Saved entries:
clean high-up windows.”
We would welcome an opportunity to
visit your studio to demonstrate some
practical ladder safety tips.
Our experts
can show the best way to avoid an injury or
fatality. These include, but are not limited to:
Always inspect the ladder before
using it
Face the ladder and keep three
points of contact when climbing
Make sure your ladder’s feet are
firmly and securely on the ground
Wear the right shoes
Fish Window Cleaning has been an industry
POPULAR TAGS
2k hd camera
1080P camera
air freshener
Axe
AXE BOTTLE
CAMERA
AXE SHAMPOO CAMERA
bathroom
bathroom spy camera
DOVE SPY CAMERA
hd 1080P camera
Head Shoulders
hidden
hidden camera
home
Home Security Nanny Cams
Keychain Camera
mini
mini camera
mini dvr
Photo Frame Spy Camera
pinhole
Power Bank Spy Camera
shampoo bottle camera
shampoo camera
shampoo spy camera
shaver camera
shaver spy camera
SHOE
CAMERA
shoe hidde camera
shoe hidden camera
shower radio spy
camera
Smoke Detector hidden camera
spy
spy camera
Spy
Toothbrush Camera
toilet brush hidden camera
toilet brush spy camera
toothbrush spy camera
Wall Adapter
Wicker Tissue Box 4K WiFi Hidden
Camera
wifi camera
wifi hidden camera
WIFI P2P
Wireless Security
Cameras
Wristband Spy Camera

==

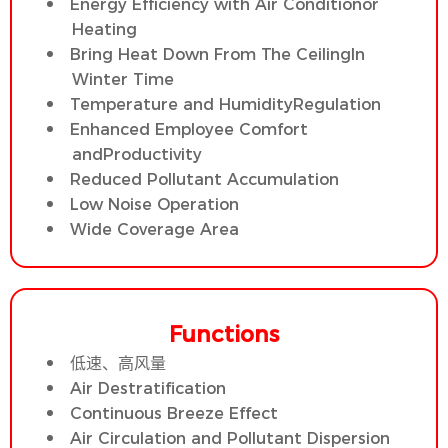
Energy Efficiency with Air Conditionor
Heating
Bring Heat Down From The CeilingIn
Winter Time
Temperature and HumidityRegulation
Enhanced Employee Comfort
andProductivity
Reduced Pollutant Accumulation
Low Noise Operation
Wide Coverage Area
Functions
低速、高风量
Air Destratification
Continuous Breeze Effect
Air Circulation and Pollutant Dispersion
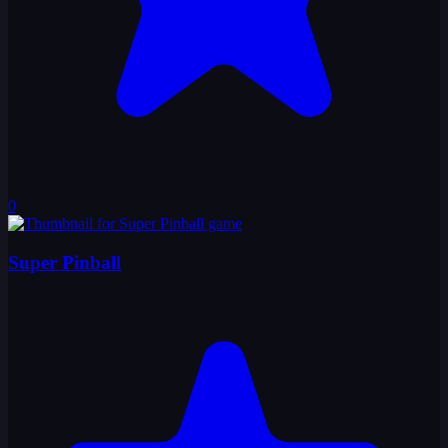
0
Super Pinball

Task requirements>
Reproduce exactly the entries above, limited to the lines from the one with "toilet brush hidden camera" through the one with "Wristband Spy Camera", both included.

Completed task>
toilet brush hidden camera
toilet brush spy camera
toothbrush spy camera
Wall Adapter
Wicker Tissue Box 4K WiFi Hidden
Camera
wifi camera
wifi hidden camera
WIFI P2P
Wireless Security
Cameras
Wristband Spy Camera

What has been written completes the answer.